**Try it**
For each line of the data that includes the word "Spectromagic", copy the line.

Page images and extracted text
______

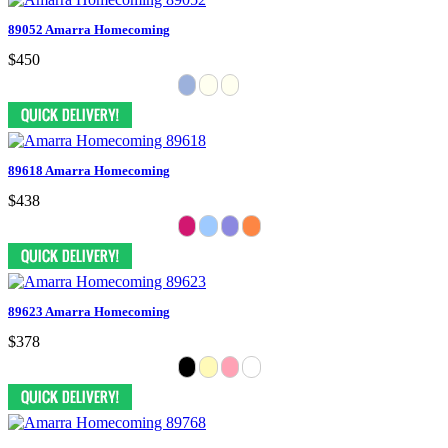
89052 Amarra Homecoming
$450
89618 Amarra Homecoming
$438
89623 Amarra Homecoming
$378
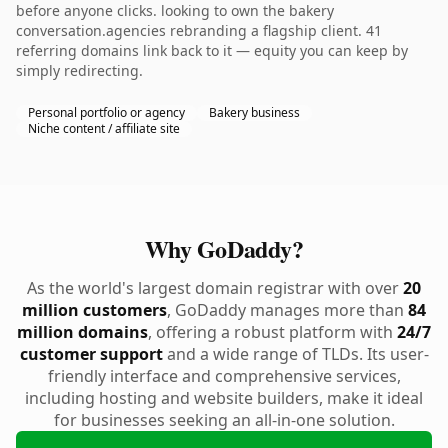
before anyone clicks. looking to own the bakery
conversation.agencies rebranding a flagship client. 41
referring domains link back to it — equity you can keep by
simply redirecting.
Personal portfolio or agency
Bakery business
Niche content / affiliate site
Why GoDaddy?
As the world's largest domain registrar with over
20
million customers
, GoDaddy manages more than
84
million domains
, offering a robust platform with
24/7
customer support
and a wide range of TLDs. Its user-
friendly interface and comprehensive services,
including hosting and website builders, make it ideal
for businesses seeking an all-in-one solution.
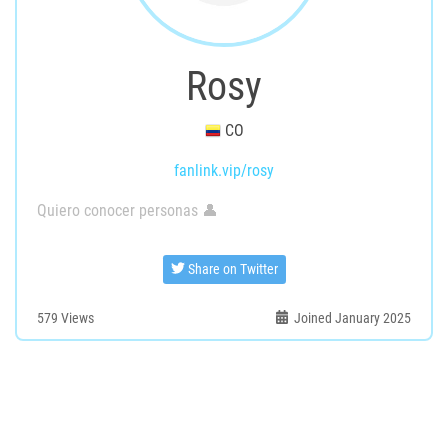
Rosy
CO
fanlink.vip/rosy
Quiero conocer personas 👤
Share on Twitter
579
Views
Joined January 2025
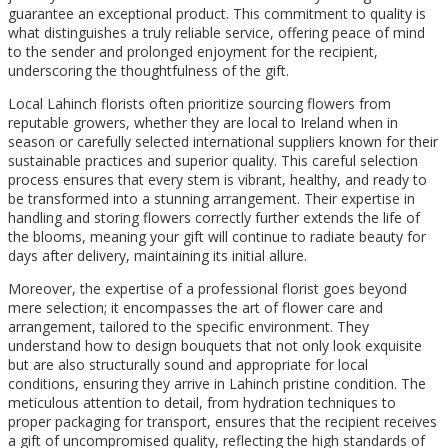
guarantee an exceptional product. This commitment to quality is
what distinguishes a truly reliable service, offering peace of mind
to the sender and prolonged enjoyment for the recipient,
underscoring the thoughtfulness of the gift.
Local Lahinch florists often prioritize sourcing flowers from
reputable growers, whether they are local to Ireland when in
season or carefully selected international suppliers known for their
sustainable practices and superior quality. This careful selection
process ensures that every stem is vibrant, healthy, and ready to
be transformed into a stunning arrangement. Their expertise in
handling and storing flowers correctly further extends the life of
the blooms, meaning your gift will continue to radiate beauty for
days after delivery, maintaining its initial allure.
Moreover, the expertise of a professional florist goes beyond
mere selection; it encompasses the art of flower care and
arrangement, tailored to the specific environment. They
understand how to design bouquets that not only look exquisite
but are also structurally sound and appropriate for local
conditions, ensuring they arrive in Lahinch pristine condition. The
meticulous attention to detail, from hydration techniques to
proper packaging for transport, ensures that the recipient receives
a gift of uncompromised quality, reflecting the high standards of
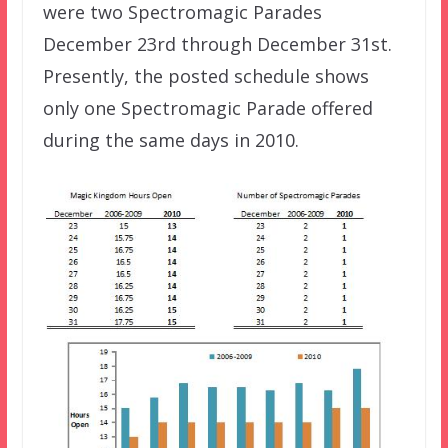
were two Spectromagic Parades
December 23rd through December 31st.
Presently, the posted schedule shows
only one Spectromagic Parade offered
during the same days in 2010.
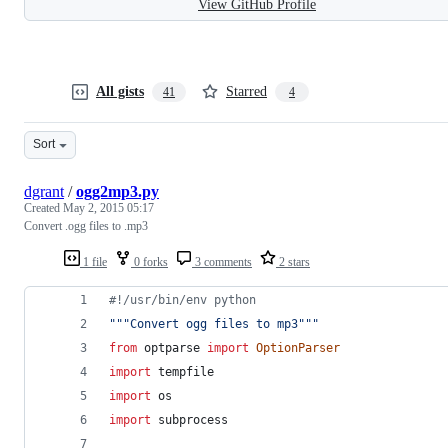
View GitHub Profile
All gists
Starred
41
4
Sort
dgrant
/
ogg2mp3.py
Created
May 2, 2015 05:17
Convert .ogg files to .mp3
1 file
0 forks
3 comments
2 stars
#!/usr/bin/env python
"""Convert ogg files to mp3"""
from
optparse
import
OptionParser
import
tempfile
import
os
import
subprocess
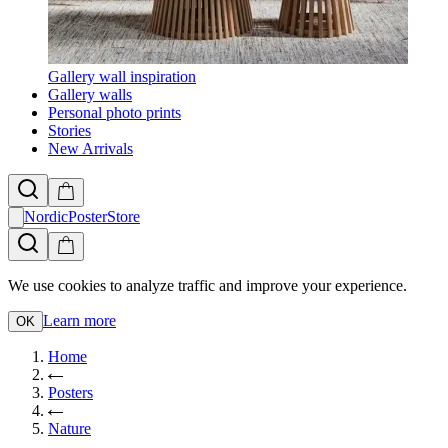
Gallery wall inspiration
Gallery walls
Personal photo prints
Stories
New Arrivals
NordicPosterStore
We use cookies to analyze traffic and improve your experience.
Learn more
OK
Home
Posters
Nature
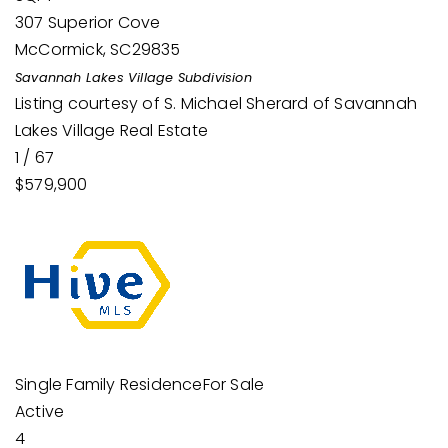
307 Superior Cove
McCormick
,
SC
29835
Savannah Lakes Village
Subdivision
Listing courtesy of S. Michael Sherard of Savannah
Lakes Village Real Estate
1
/
67
$579,900
Single Family Residence
For Sale
Active
4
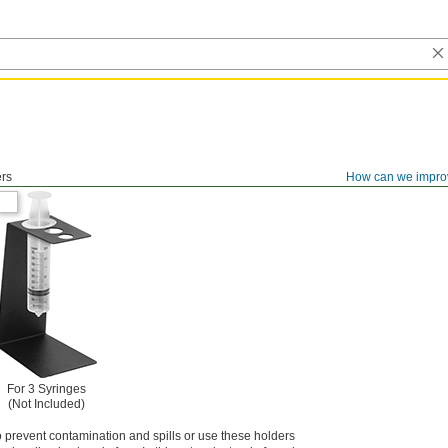
ers
How can we impro
For 3 Syringes
(Not Included)
 prevent contamination and spills or use these holders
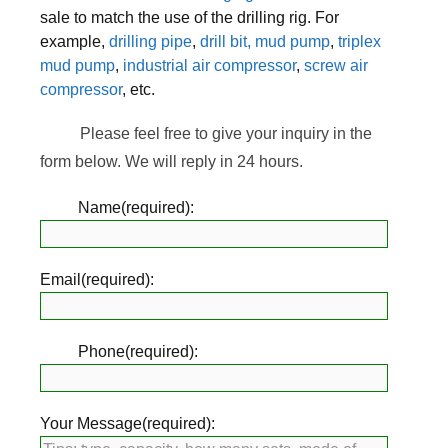
sale to match the use of the drilling rig. For
example,
drilling pipe
,
drill bit,
mud pump
,
triplex
mud pump
,
industrial air compressor
,
screw air
compressor
, etc.
Please feel free to give your inquiry in the
form below. We will reply in 24 hours.
Name(required):
Email(required):
Phone(required):
Your Message(required):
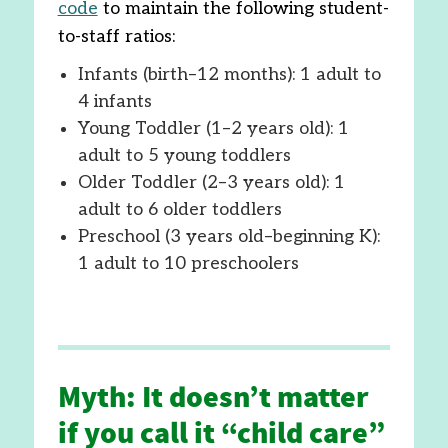
code
to maintain the following student-
to-staff ratios:
Infants (birth–12 months): 1 adult to
4 infants
Young Toddler (1–2 years old): 1
adult to 5 young toddlers
Older Toddler (2–3 years old): 1
adult to 6 older toddlers
Preschool (3 years old–beginning K):
1 adult to 10 preschoolers
Myth: It doesn’t matter
if you call it “child care”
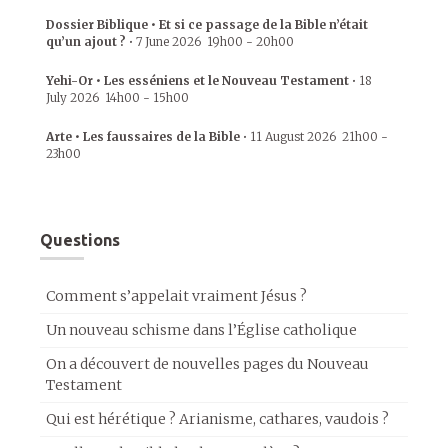
Dossier Biblique • Et si ce passage de la Bible n’était
qu’un ajout ?
•
7 June 2026
19h00
-
20h00
Yehi-Or • Les esséniens et le Nouveau Testament
•
18
July 2026
14h00
-
15h00
Arte • Les faussaires de la Bible
•
11 August 2026
21h00
-
23h00
Questions
Comment s’appelait vraiment Jésus ?
Un nouveau schisme dans l’Église catholique
On a découvert de nouvelles pages du Nouveau
Testament
Qui est hérétique ? Arianisme, cathares, vaudois ?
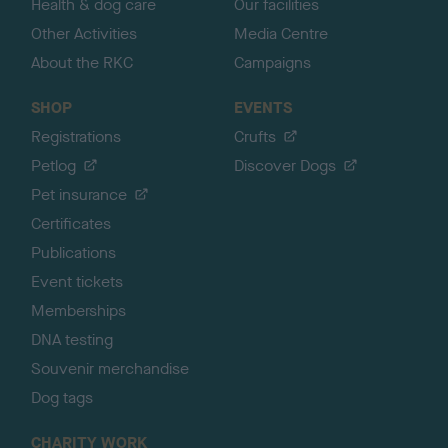
Health & dog care
Our facilities
Other Activities
Media Centre
About the RKC
Campaigns
SHOP
EVENTS
Registrations
Crufts
Petlog
Discover Dogs
Pet insurance
Certificates
Publications
Event tickets
Memberships
DNA testing
Souvenir merchandise
Dog tags
CHARITY WORK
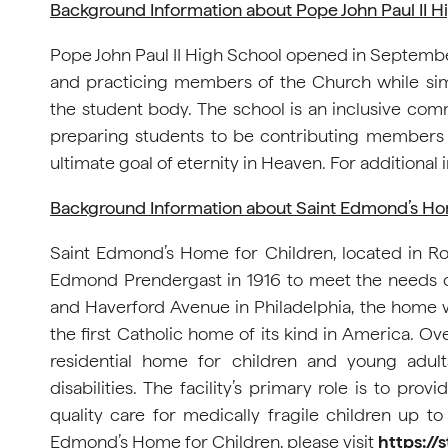
Background Information about Pope John Paul II H
Pope John Paul II High School opened in September 2
and practicing members of the Church while simu
the student body. The school is an inclusive co
preparing students to be contributing members o
ultimate goal of eternity in Heaven. For additional i
Background Information about Saint Edmond’s Ho
Saint Edmond’s Home for Children, located in 
Edmond Prendergast in 1916 to meet the needs of c
and Haverford Avenue in Philadelphia, the home 
the first Catholic home of its kind in America. Ov
residential home for children and young adult
disabilities. The facility’s primary role is to pr
quality care for medically fragile children up to
Edmond’s Home for Children, please visit
https:/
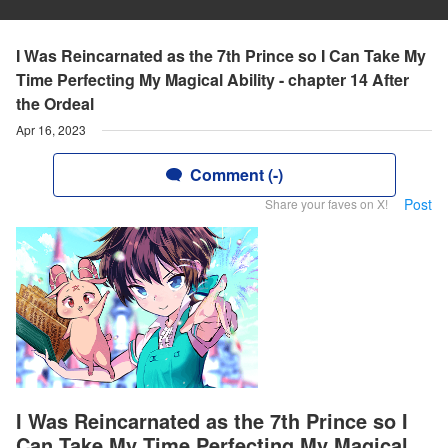
I Was Reincarnated as the 7th Prince so I Can Take My
Time Perfecting My Magical Ability - chapter 14 After
the Ordeal
Apr 16, 2023
Comment (-)
Post
Share your faves on X!
I Was Reincarnated as the 7th Prince so I
Can Take My Time Perfecting My Magical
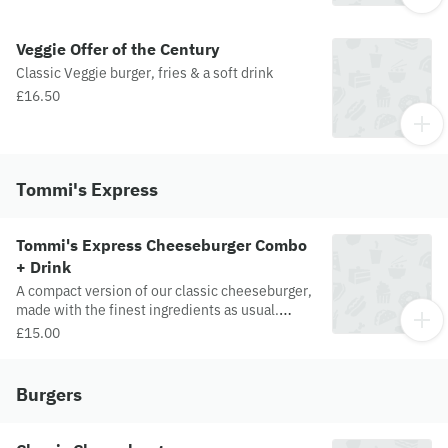
Veggie Offer of the Century
Classic Veggie burger, fries & a soft drink
£16.50
Tommi's Express
Tommi's Express Cheeseburger Combo
+ Drink
A compact version of our classic cheeseburger,
made with the finest ingredients as usual.
Skinny fries included. Unbeatable taste and
£15.00
value.
Burgers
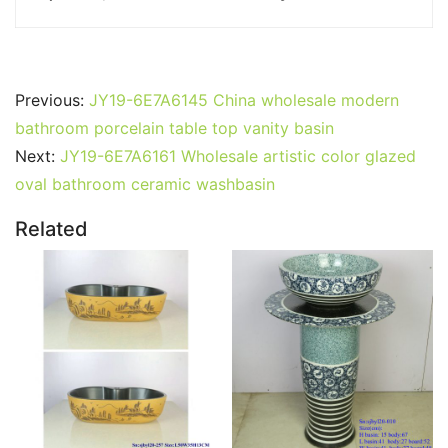
Previous:
JY19-6E7A6145 China wholesale modern
bathroom porcelain table top vanity basin
Next:
JY19-6E7A6161 Wholesale artistic color glazed
oval bathroom ceramic washbasin
Related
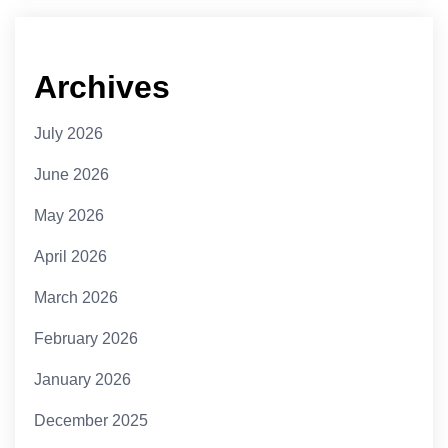
Archives
July 2026
June 2026
May 2026
April 2026
March 2026
February 2026
January 2026
December 2025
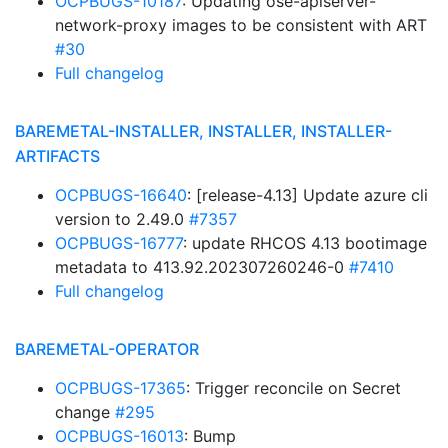
OCPBUGS-10187
: Updating ose-apiserver-
network-proxy images to be consistent with ART
#30
Full changelog
BAREMETAL-INSTALLER, INSTALLER, INSTALLER-
ARTIFACTS
OCPBUGS-16640
: [release-4.13] Update azure cli
version to 2.49.0
#7357
OCPBUGS-16777
: update RHCOS 4.13 bootimage
metadata to 413.92.202307260246-0
#7410
Full changelog
BAREMETAL-OPERATOR
OCPBUGS-17365
: Trigger reconcile on Secret
change
#295
OCPBUGS-16013
: Bump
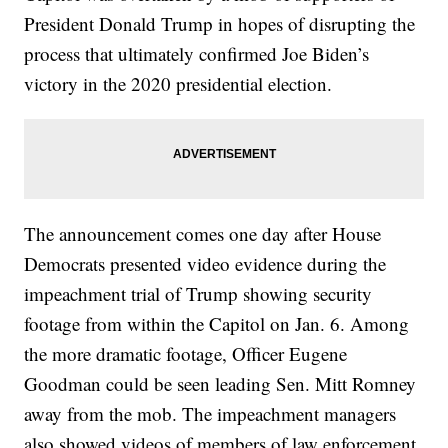
President Donald Trump in hopes of disrupting the
process that ultimately confirmed Joe Biden’s
victory in the 2020 presidential election.
The announcement comes one day after House
Democrats presented video evidence during the
impeachment trial of Trump showing security
footage from within the Capitol on Jan. 6. Among
the more dramatic footage, Officer Eugene
Goodman could be seen leading Sen. Mitt Romney
away from the mob. The impeachment managers
also showed videos of members of law enforcement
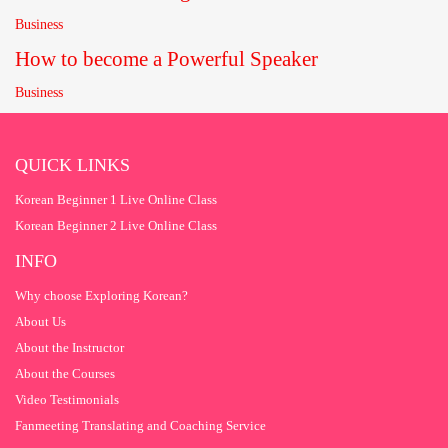
Business
How to become a Powerful Speaker
Business
QUICK LINKS
Korean Beginner 1 Live Online Class
Korean Beginner 2 Live Online Class
INFO
Why choose Exploring Korean?
About Us
About the Instructor
About the Courses
Video Testimonials
Fanmeeting Translating and Coaching Service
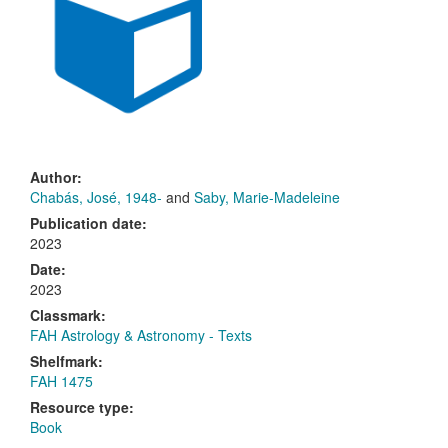
Author:
Chabás, José, 1948-
and
Saby, Marie-Madeleine
Publication date:
2023
Date:
2023
Classmark:
FAH Astrology & Astronomy - Texts
Shelfmark:
FAH 1475
Resource type:
Book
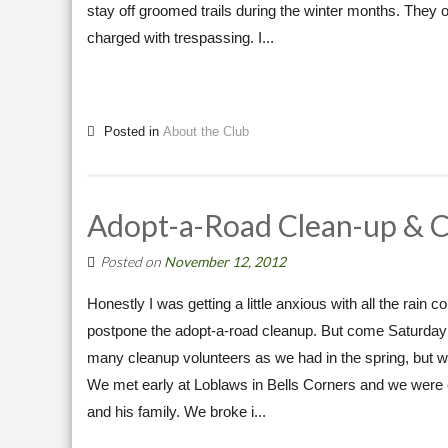
stay off groomed trails during the winter months. They o
charged with trespassing. I...
Posted in
About the Club
Adopt-a-Road Clean-up & 
Posted on
November 12, 2012
Honestly I was getting a little anxious with all the rai
postpone the adopt-a-road cleanup. But come Saturday m
many cleanup volunteers as we had in the spring, but w
We met early at Loblaws in Bells Corners and we were 
and his family. We broke i...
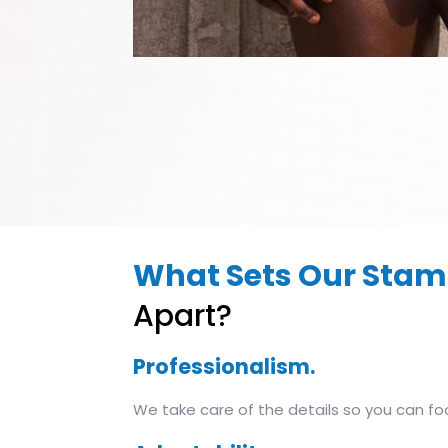
What Sets Our Stam
Apart?
Professionalism.
We take care of the details so you can fo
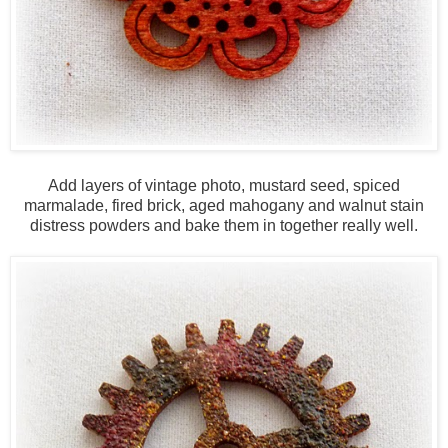
Add layers of vintage photo, mustard seed, spiced
marmalade, fired brick, aged mahogany and walnut stain
distress powders and bake them in together really well.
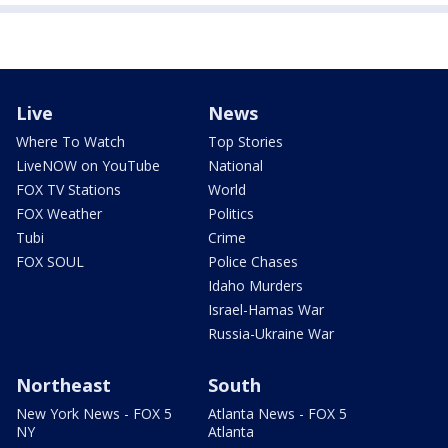
Live
News
Where To Watch
Top Stories
LiveNOW on YouTube
National
FOX TV Stations
World
FOX Weather
Politics
Tubi
Crime
FOX SOUL
Police Chases
Idaho Murders
Israel-Hamas War
Russia-Ukraine War
Northeast
South
New York News - FOX 5
Atlanta News - FOX 5
NY
Atlanta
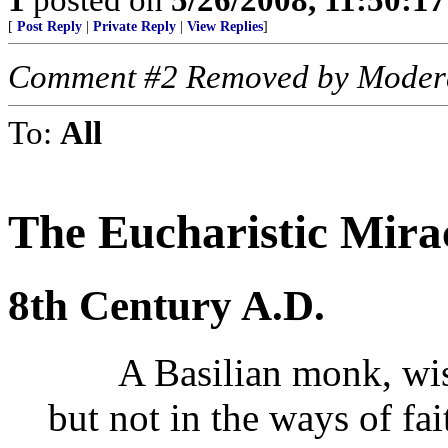
[
Post Reply
|
Private Reply
|
View Replies
]
Comment #2 Removed by Moder
To:
All
The Eucharistic Mira
8th Century A.D.
A Basilian monk, wise 
but not in the ways of fa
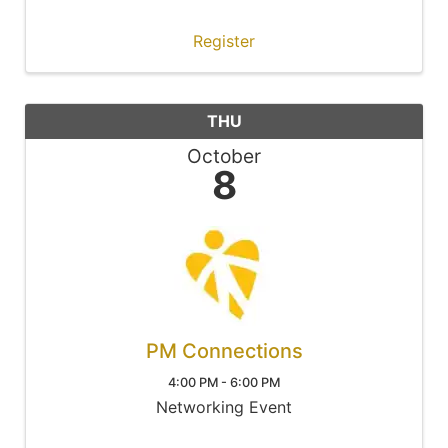
Register
THU
October
8
PM Connections
4:00 PM - 6:00 PM
Networking Event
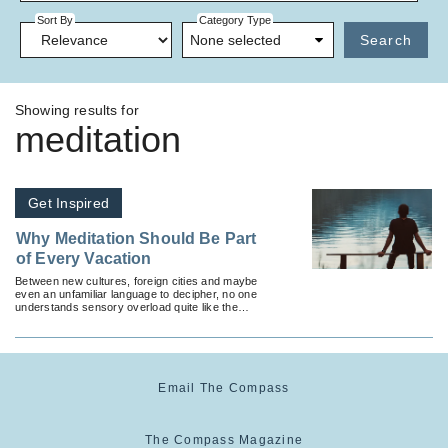
Sort By
Category Type
None selected
Search
Showing results for
meditation
Get Inspired
Why Meditation Should Be Part
of Every Vacation
Between new cultures, foreign cities and maybe
even an unfamiliar language to decipher, no one
understands sensory overload quite like the
traveler.
Email The Compass
The Compass Magazine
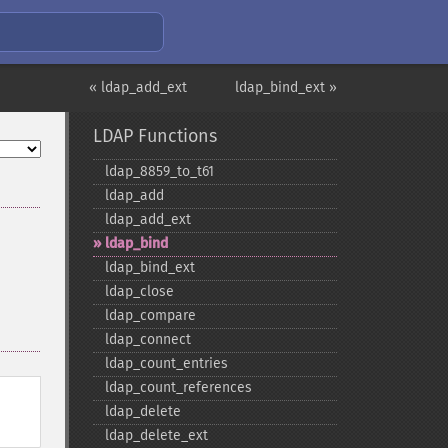
« ldap_add_ext
ldap_bind_ext »
LDAP Functions
ldap_​8859_​to_​t61
ldap_​add
ldap_​add_​ext
ldap_​bind
ldap_​bind_​ext
ldap_​close
ldap_​compare
ldap_​connect
ldap_​count_​entries
ldap_​count_​references
ldap_​delete
ldap_​delete_​ext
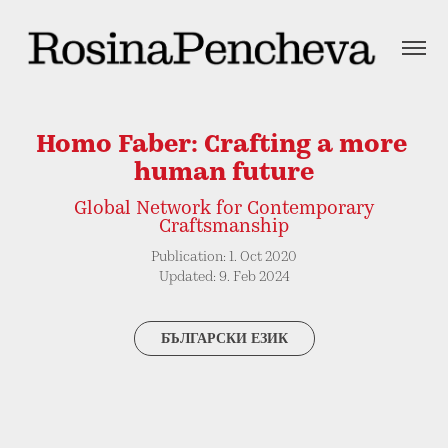
Homo Faber: Crafting a more 
human future
Global Network for Contemporary
Craftsmanship
Publication: 1. Oct 2020
Updated: 9. Feb 2024
БЪЛГАРСКИ ЕЗИК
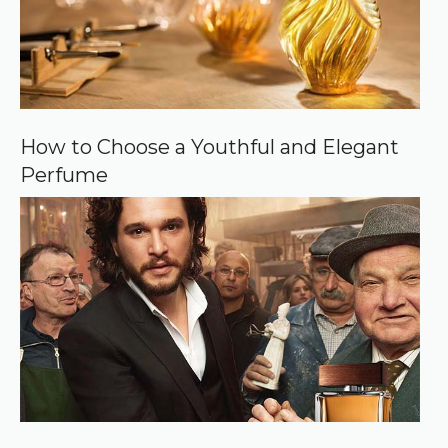
How to Choose a Youthful and Elegant
Perfume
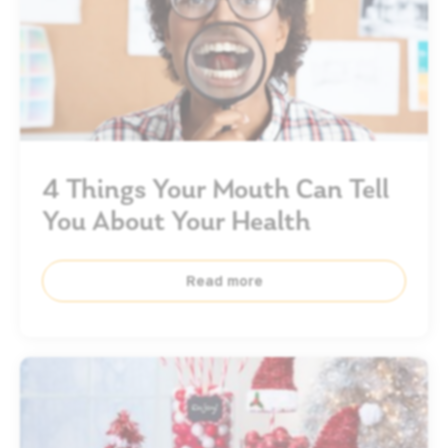
4 Things Your Mouth Can Tell
You About Your Health
Read more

______

**Solution to this problem**
were two Spectromagic Parades
only one Spectromagic Parade offered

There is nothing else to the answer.